Skip to content

Data Import - Comprehensive Import Pipeline

Build your academic citation database using the platform's sophisticated data import pipeline. Import papers from Semantic Scholar using search queries or paper ID lists, with real-time progress tracking and intelligent error handling.
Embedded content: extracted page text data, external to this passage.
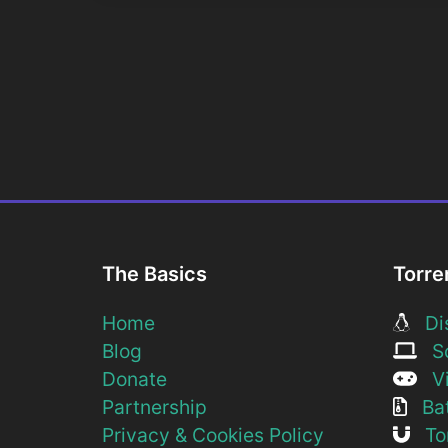
The Basics
Torre
Home
Dis
Blog
So
Donate
Vi
Partnership
Bat
Privacy & Cookies Policy
Tor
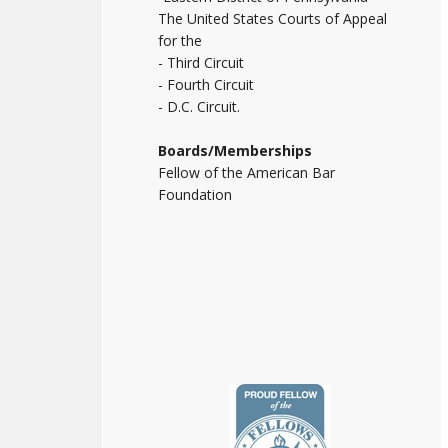
The United States Courts of Appeal
for the
- Third Circuit
- Fourth Circuit
- D.C. Circuit.
Boards/Memberships
Fellow of the American Bar
Foundation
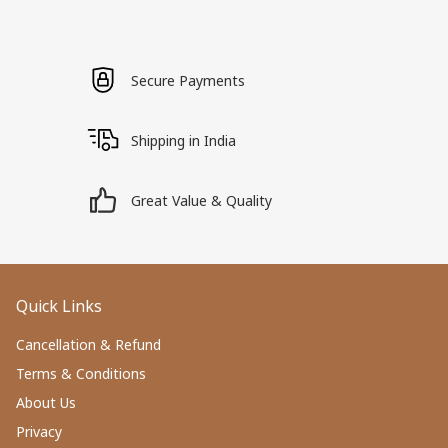
Secure Payments
Shipping in India
Great Value & Quality
Quick Links
Cancellation & Refund
Terms & Conditions
About Us
Privacy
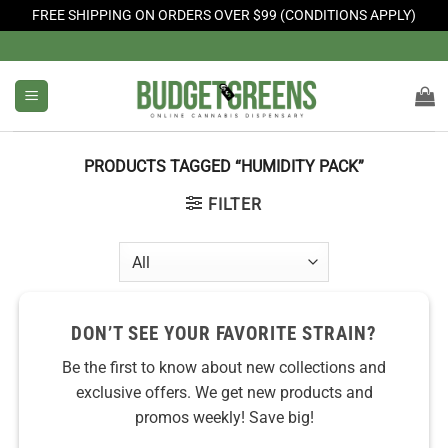
FREE SHIPPING ON ORDERS OVER $99 (CONDITIONS APPLY)
Skip
to
content
PRODUCTS TAGGED “HUMIDITY PACK”
FILTER
DON’T SEE YOUR FAVORITE STRAIN?
Be the first to know about new collections and
exclusive offers. We get new products and
promos weekly! Save big!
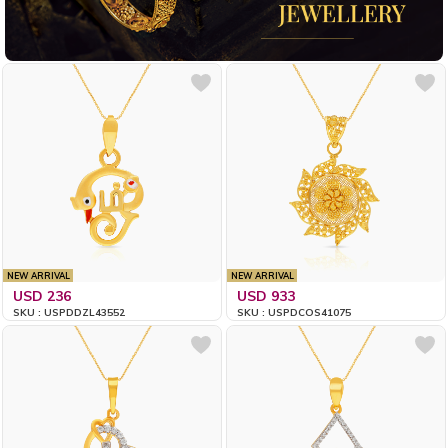
NEW ARRIVAL
NEW ARRIVAL
USD 236
USD 933
SKU : USPDDZL43552
SKU : USPDCOS41075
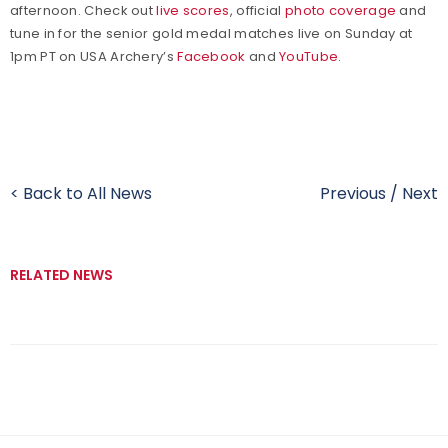
afternoon. Check out
live scores
, official
photo coverage
and
tune in for the senior gold medal matches live on Sunday at
1pm PT on USA Archery’s
Facebook
and
YouTube
.
< Back to All News
Previous
/
Next
RELATED NEWS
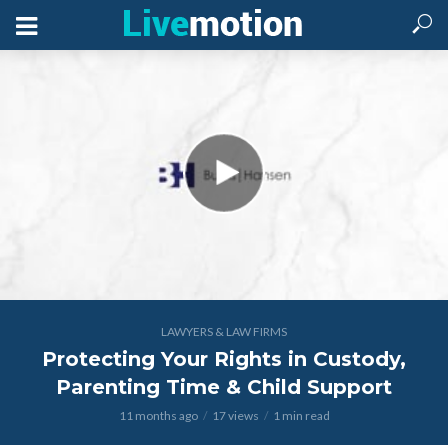
LAWYERS & LAW FIRMS
Protecting Your Rights in Custody,
Parenting Time & Child Support
11 months ago
17 views
1 min read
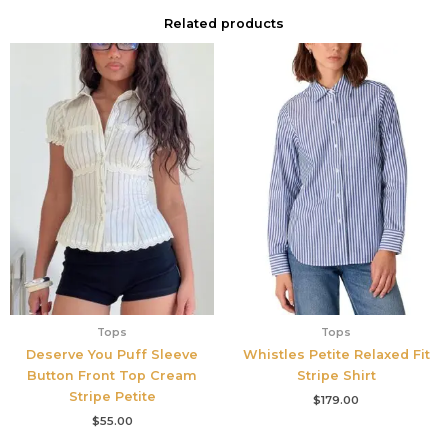
Related products
Tops
Tops
Deserve You Puff Sleeve
Whistles Petite Relaxed Fit
Button Front Top Cream
Stripe Shirt
Stripe Petite
$
179.00
$
55.00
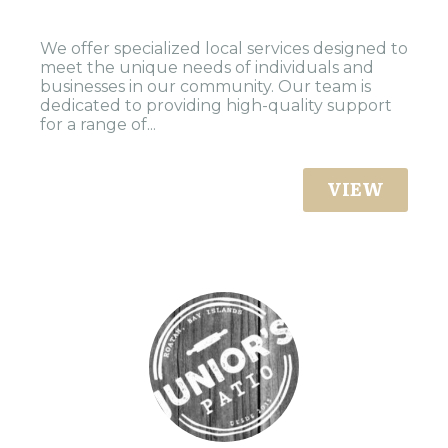
We offer specialized local services designed to
meet the unique needs of individuals and
businesses in our community. Our team is
dedicated to providing high-quality support
for a range of...
VIEW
🚀 Import Pipeline Overview

Data flow pipeline

Citation Compass provides multiple import methods with features for building academic databases:

Key Capabilities

  • 🔍 Search-based import - Find and import papers using academic search queries
  • 📋 ID-based import - Import specific papers using Semantic Scholar IDs
  • 📁 File upload import - Bulk import from .txt/.csv files with paper ID lists
  • 🔄 Real-time progress - Monitor imports with detailed progress tracking
  • 🛡️ Error handling - Graceful failure handling with detailed error reporting
  • ⚡ Performance optimization - Streaming pagination and intelligent batching
  • 🎯 Quality filtering - Citation count, year range, and content quality filters

Import Methods

Import papers by academic search terms: - Natural language queries: "machine learning", "neural networks" - Field-specific searches: "computer vision transformers" - Author-focused queries: "Geoffrey Hinton deep learning" - Venue-specific searches: "NIPS 2023 reinforcement learning"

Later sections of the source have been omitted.